En vertu de l'art. 33 al. 1 LPA-VD, hormis lorsqu'il
y a péril en la demeure, les parties à une procédure administrative ont le
droit d'être entendues avant toute décision les concernant. La loi cantonale de
procédure administrative précise que le droit d'être entendu comprend le droit
de participer à l'administration des preuves (art. 34 LPA-VD) et le droit de
consulter le dossier (art. 35 LPA-VD). Ces normes du droit cantonal
concrétisent la garantie de l'art. 29 al. 2 Cst., selon laquelle le droit
d'être entendu comprend notamment le droit pour l'intéressé de s'exprimer sur
les éléments pertinents avant qu'une décision ne soit prise touchant sa
situation juridique, de produire des preuves pertinentes, d'obtenir qu'il soit
donné suite à ses offres de preuves pertinentes, de participer à
l'administration des preuves essentielles ou à tout le moins de s'exprimer sur
son résultat, lorsque cela est de nature à influer sur la décision à rendre (ATF
141.
V 557 consid. 3.1; ATF 140 I 85 consid. 6.3.1; ATF 137 II 266 consid. 3.2;
ATF 135 II 286 consid. 5.1; ATF 135 I 279 consid. 2.3).

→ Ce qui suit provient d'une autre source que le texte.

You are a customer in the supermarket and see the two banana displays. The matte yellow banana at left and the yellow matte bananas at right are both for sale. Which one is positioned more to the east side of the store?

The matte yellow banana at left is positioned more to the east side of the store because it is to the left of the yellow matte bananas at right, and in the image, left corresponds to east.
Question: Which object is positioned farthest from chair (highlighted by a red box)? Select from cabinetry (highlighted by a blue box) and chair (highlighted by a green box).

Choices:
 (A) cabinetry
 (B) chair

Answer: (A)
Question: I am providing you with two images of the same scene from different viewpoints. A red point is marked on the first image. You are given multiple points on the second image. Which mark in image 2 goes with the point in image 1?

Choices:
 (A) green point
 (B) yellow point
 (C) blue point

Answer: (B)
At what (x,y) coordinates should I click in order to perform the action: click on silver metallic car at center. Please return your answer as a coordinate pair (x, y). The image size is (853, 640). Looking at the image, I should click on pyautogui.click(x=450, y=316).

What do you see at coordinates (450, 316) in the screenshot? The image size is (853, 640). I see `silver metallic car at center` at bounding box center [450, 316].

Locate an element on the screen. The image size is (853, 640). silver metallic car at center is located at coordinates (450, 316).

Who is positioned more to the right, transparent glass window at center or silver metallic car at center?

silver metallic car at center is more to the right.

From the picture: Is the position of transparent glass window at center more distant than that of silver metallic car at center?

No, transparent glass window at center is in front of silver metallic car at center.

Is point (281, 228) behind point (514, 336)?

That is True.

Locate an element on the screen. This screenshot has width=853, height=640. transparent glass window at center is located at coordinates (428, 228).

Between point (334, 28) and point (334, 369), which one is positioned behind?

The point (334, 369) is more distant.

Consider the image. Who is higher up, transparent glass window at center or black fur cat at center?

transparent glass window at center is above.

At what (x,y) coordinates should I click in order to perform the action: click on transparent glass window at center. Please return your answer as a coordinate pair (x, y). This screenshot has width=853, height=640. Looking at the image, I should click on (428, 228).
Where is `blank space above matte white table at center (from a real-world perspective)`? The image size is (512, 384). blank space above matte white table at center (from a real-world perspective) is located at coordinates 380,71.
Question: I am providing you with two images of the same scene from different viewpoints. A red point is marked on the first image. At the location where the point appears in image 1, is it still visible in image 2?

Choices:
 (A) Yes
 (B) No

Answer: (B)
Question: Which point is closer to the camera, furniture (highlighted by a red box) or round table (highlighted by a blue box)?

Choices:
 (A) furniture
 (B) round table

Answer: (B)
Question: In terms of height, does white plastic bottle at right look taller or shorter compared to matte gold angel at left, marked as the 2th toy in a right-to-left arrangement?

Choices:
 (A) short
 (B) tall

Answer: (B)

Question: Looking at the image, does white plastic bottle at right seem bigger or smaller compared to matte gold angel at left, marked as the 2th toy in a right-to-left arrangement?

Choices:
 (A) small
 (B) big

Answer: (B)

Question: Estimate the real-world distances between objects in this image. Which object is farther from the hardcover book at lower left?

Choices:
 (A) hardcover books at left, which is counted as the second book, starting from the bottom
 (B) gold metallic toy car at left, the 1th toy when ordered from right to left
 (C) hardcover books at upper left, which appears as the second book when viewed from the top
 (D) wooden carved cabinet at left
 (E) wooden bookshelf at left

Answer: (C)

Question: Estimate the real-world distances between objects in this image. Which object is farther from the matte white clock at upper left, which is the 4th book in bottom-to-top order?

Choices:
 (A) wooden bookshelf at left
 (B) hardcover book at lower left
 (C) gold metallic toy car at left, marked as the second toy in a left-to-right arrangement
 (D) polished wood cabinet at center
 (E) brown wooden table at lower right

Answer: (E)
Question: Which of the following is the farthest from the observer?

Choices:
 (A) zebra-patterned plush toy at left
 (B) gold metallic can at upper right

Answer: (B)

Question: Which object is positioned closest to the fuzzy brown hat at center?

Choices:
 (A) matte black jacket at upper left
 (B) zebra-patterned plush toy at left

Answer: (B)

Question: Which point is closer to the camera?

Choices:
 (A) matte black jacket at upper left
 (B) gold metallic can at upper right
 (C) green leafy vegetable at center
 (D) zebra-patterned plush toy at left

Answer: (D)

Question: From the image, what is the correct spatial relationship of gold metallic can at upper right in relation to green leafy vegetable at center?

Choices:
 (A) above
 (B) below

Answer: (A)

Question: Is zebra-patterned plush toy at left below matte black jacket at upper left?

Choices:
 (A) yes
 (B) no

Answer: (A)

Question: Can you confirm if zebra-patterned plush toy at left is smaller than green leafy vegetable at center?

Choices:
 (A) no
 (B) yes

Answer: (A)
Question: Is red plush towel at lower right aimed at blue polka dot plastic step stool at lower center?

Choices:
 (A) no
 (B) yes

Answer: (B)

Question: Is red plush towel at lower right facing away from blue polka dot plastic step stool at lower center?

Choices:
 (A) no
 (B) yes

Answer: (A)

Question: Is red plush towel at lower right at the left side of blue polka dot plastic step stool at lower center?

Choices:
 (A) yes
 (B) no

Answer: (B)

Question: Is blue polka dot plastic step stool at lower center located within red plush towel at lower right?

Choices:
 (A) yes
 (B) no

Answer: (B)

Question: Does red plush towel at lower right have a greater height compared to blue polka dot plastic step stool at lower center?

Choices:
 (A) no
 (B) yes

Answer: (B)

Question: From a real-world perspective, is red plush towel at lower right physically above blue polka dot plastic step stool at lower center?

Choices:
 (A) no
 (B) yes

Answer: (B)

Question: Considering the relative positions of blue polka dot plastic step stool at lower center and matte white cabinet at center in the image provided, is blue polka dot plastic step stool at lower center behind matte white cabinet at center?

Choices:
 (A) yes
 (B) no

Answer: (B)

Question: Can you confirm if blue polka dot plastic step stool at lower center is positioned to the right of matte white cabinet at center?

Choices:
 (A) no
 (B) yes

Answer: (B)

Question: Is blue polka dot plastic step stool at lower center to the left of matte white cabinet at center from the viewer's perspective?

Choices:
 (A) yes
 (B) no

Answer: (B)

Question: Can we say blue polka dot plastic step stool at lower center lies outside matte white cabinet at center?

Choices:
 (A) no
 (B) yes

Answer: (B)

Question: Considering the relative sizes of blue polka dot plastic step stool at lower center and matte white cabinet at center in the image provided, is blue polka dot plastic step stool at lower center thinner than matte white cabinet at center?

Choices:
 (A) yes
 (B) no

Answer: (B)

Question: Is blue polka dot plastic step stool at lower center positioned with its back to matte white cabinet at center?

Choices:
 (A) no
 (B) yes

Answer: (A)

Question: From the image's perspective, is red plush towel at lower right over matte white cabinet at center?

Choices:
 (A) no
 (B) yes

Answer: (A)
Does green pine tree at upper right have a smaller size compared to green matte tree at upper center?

Dans le cas particulier, les recourantes ont reçu de
la DGE, quelques mois avant que la constitution d'une garantie ne soit exigée
par une décision formelle, un projet de décision indiquant le fondement de
cette mesure, puis une estimation des coûts. Les décisions attaquées du 24 juin
2015.
reprennent les indications communiquées auparavant, à propos desquelles
les recourantes avaient pu se déterminer. Au regard des exigences du droit
d'être entendu, telles qu'elles ont été rappelées ci-dessus, la procédure
suivie par les services du Département cantonal n'est pas critiquable, les
recourantes ayant pu prendre connaissance préalablement des éléments pertinents
et s'exprimer à leur sujet. C'est une autre question de savoir si d'autres
éléments pertinents auraient dû être pris en considération et si d'autres faits
auraient dû être établis ou prouvés. Ce point sera abordé plus bas, dans
l'examen des conditions matérielles du droit fédéral pour exiger une garantie.
Le grief de violation du droit d'être entendu est donc mal fondé.
4.
Les recourantes soutiennent que les conditions de l'art. 32dbis
LPE ne sont pas réunies, parce que les décisions attaquées ne font état d'aucun
risque concret d'atteintes nuisibles ou incommodantes. Les deux sociétés
affirment se conformer aux directives et exigences de la DGE, d'une part pour
assainir et assurer la surveillance du site d'Aigle, et d'autre part pour
obtenir une exploitation sûre du site dans le futur. Les garanties auraient été
exigées en fonction d'un hypothétique risque de vente des activités en Suisse
du groupe, et en raison d'une incertitude concernant l'exploitation future du
site. Or ces risques, qui ne seraient pas réels, seraient de nature purement économique
et ils ne justifieraient pas l'application de l'art. 32dbis LPE.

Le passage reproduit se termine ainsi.